AmazoniaNLP: A Survey of Extreme Low-Resource Languages in the Peruvian-Brazilian Amazon
Proceedings of the SIGUL 2026 Joint Workshop with ELE, EURALI, and DCLRL "Towards Inclusivity and Equality: Language Resources and Technologies for Under-Resourced and Endangered Languages
Abstract
The Amazon basin along the Peru–Brazil border hosts extraordinary linguistic diversity, including many Indigenous languages whose speaker communities span national frontiers. Despite sustained documentation work, most remain extremely low-resource languages (ELRLs) for Natural Language Processing (NLP): reusable corpora are scarce, orthographies vary across countries and institutions, and basic tools such as tokenizers, taggers, and morphological analyzers are largely unavailable.
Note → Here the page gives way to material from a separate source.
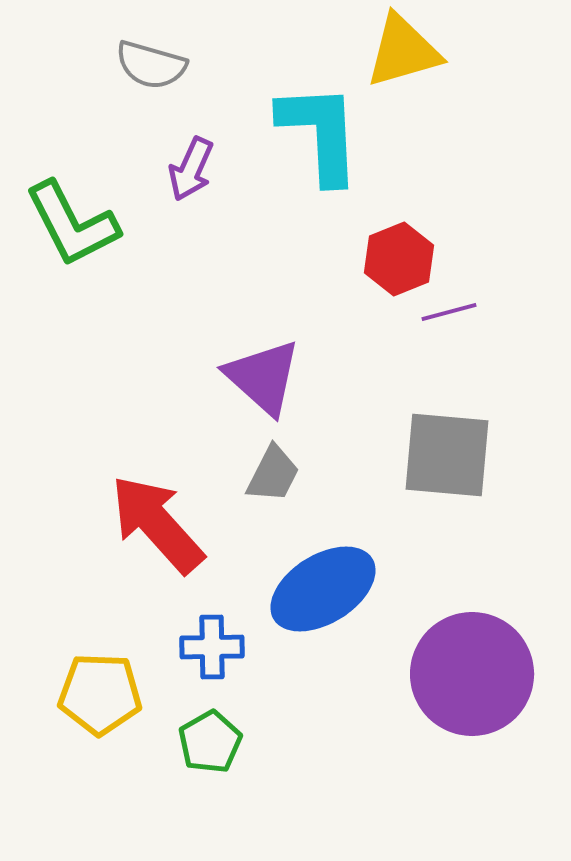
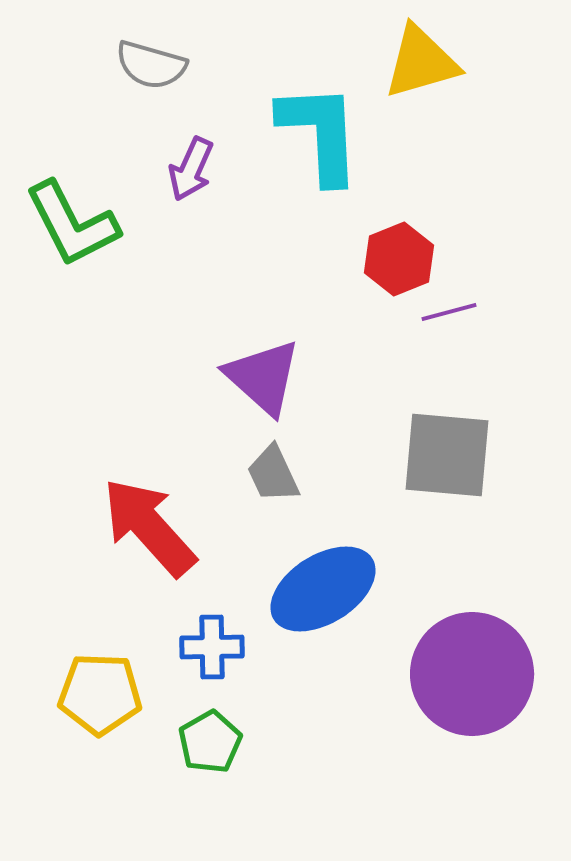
yellow triangle: moved 18 px right, 11 px down
gray trapezoid: rotated 128 degrees clockwise
red arrow: moved 8 px left, 3 px down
We present a resource-oriented survey of five Indigenous languages of the Western Amazon—Matsés, Amahuaca, Kashinawa, Ticuna, and Kukama-Kukamiria—aimed at supporting more realistic NLP and speech work in extreme low-resource settings. Using a systematic search across academic venues, language archives, and public code/model repositories, we identify and cross-check available materials spanning lexical resources, text corpora, linguistic annotation, and speech collections. For each item we record practical reuse information, including the relevant task or modality, source location, and any stated access, licensing, or usage conditions. Our findings show strong cross-language asymmetries and fragmentation: most materials concentrate in documentation artifacts and lexicons, while standardized datasets with clear access and reuse conditions suitable for training and evaluation remain rare. We conclude with concrete recommendations to improve discoverability, normalize orthographic variation, and prioritize resource creation that maximizes interoperability across tools and benchmarks.